Carrying Capacity of Colours
Art is the representation and extension of human emotion. Winnie, Student Counsellor of the College, said, ‘The word “heart” is composed of “he” and “art”. When a person concentrates on art creation, his inner feelings will be represented.’ Sometimes, humans find it hard to verbalize their emotion through logical language. But the artwork creation process may echo their feelings and release their emotion. In mid-April, nine SHHO students experienced the carrying capacity of colours in The Wells and expressed their emotion through ‘Circle Painting’. The room was immersed in soft music. Winnie gently struck her Tibetan singing bowl and began a soulful journey with all the participants.
Ancient Greeks regarded circles as the symbol of perfection. Circles also symbolize fullness and integration. ‘Circle painting’ originates from the United States. The founder Hiep Nguyen hopes to help circle painting participants release their soul power. By nurturing their inclusiveness, collaboration and imagination will the participants be connected. At the beginning of the workshop, Winnie guided the participants to do mindfulness meditation to help them focus on their physical and inner conditions. They are also encouraged to project their emotion from body to the drawing paper. Winnie said, ‘Our bodies never lie. They will get sick and be in pain. They will tell you they cannot bear more. When we become mindful of our bodies, the centering effect will release our suppressed emotion or even the long-accumulated stress.’
Much vexation comes from uncertainties. With mindfulness on the present can we soothe our emotion. Having physically and mentally relaxed, the students chose their favourite colours and got prepared to draw on a large piece of paper. They first drew their own large circles and later some geometric patterns. The students were absorbed in the drawing process as the drawing helped them concentrate on the present. Awaken by Winnie’s gentle tinging sound, they were asked to walk around the drawing paper and drew upon the geometric patterns they were interested in. The pleasant melodious music filled every corner of The Wells. Winnie asked, ‘While you are drawing, do you tend to start a new pattern in an empty space or retouch the existing patterns?’

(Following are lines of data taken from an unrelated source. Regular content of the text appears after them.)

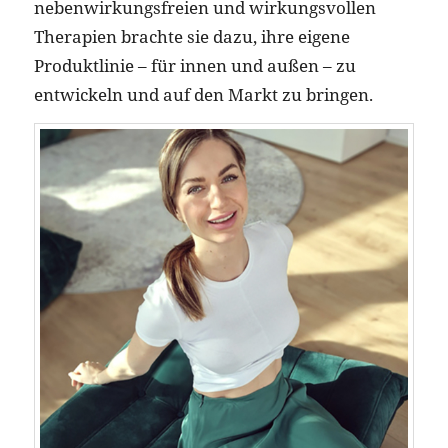
nebenwirkungsfreien und wirkungsvollen
Therapien brachte sie dazu, ihre eigene
Produktlinie – für innen und außen – zu
entwickeln und auf den Markt zu bringen.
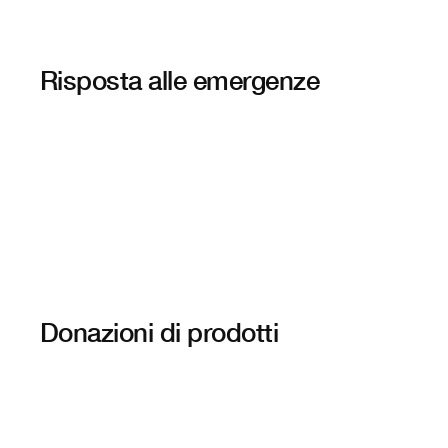
Risposta alle emergenze
Donazioni di prodotti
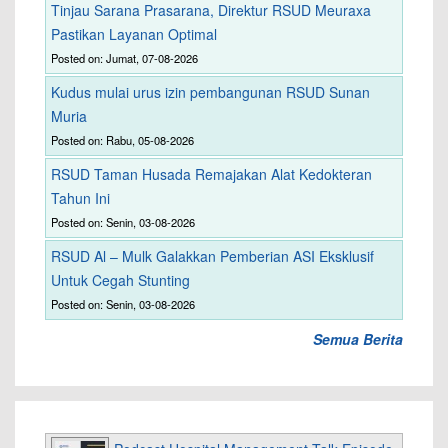
Tinjau Sarana Prasarana, Direktur RSUD Meuraxa
Pastikan Layanan Optimal
Posted on: Jumat, 07-08-2026
Kudus mulai urus izin pembangunan RSUD Sunan
Muria
Posted on: Rabu, 05-08-2026
RSUD Taman Husada Remajakan Alat Kedokteran
Tahun Ini
Posted on: Senin, 03-08-2026
RSUD Al – Mulk Galakkan Pemberian ASI Eksklusif
Untuk Cegah Stunting
Posted on: Senin, 03-08-2026
Semua Berita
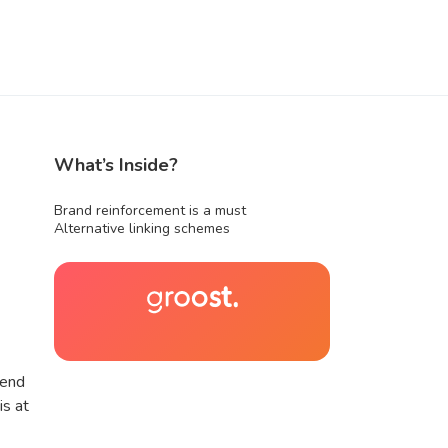
What’s Inside?
Brand reinforcement is a must
Alternative linking schemes
fend
is at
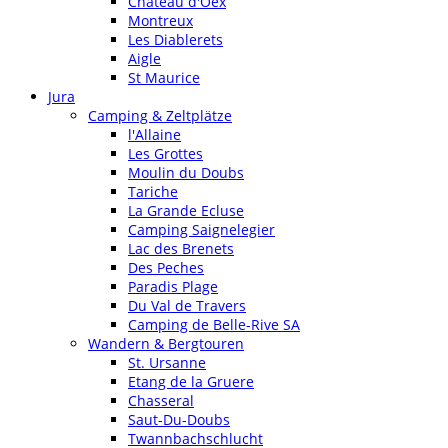
Chateau d'Oex
Montreux
Les Diablerets
Aigle
St Maurice
Jura
Camping & Zeltplätze
l'Allaine
Les Grottes
Moulin du Doubs
Tariche
La Grande Ecluse
Camping Saignelegier
Lac des Brenets
Des Peches
Paradis Plage
Du Val de Travers
Camping de Belle-Rive SA
Wandern & Bergtouren
St. Ursanne
Etang de la Gruere
Chasseral
Saut-Du-Doubs
Twannbachschlucht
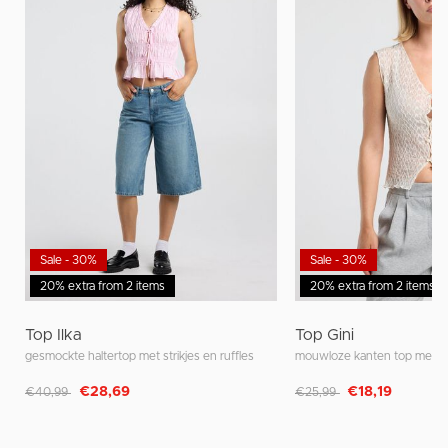
Sale - 30%
Sale - 30%
20% extra from 2 items
20% extra from 2 items
Top Ilka
Top Gini
gesmockte haltertop met strikjes en ruffles
mouwloze kanten top met V-
Afgeprijsd van
naar
Afgeprijsd van
naar
€28,69
€18,19
€40,99
€25,99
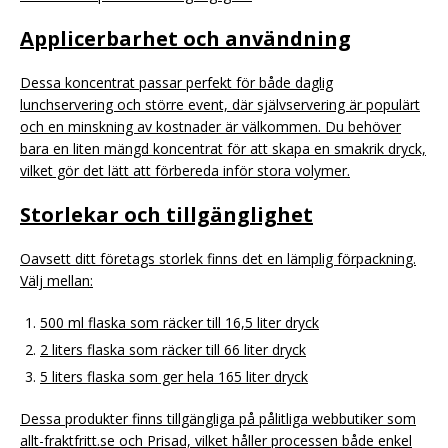
Applicerbarhet och användning
Dessa koncentrat passar perfekt för både daglig
lunchservering och större event, där självservering är populärt
och en minskning av kostnader är välkommen. Du behöver
bara en liten mängd koncentrat för att skapa en smakrik dryck,
vilket gör det lätt att förbereda inför stora volymer.
Storlekar och tillgänglighet
Oavsett ditt företags storlek finns det en lämplig förpackning.
Välj mellan:
500 ml flaska som räcker till 16,5 liter dryck
2 liters flaska som räcker till 66 liter dryck
5 liters flaska som ger hela 165 liter dryck
Dessa produkter finns tillgängliga på pålitliga webbutiker som
allt-fraktfritt.se och Prisad, vilket håller processen både enkel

A special feature of ‘circle painting’ is change of location to add colours to others’ patterns. A participant found it a good way to collaborate and complement the drawing of one another. Admiration of others’ drawing helps ignite participants’ creativity. Collaboration makes the artwork more colourful and the patterns more appealing. The process of circle painting is like experience life, a space where different people come and go in different phases. We have to let go of holding tight our own ‘territories’ and allow others to enter our circles and add colours. Life is fluid itself. Only through opening our minds can we enjoy the process of enriching one another.
Art is not confined to those who master it. With willingness to embrace new experience, ordinary people can utilize the uniqueness of diverse art forms to release our authentic feelings. Winnie struck her singing bowl again and reminded students of completing their drawing. Afterwards, all the participants stood up hand in hand. They appreciated the full picture which was interconnected with different circles in bountiful colours. The circle painting without edged patterns symbolizes a harmonious world where social distance between people is eliminated.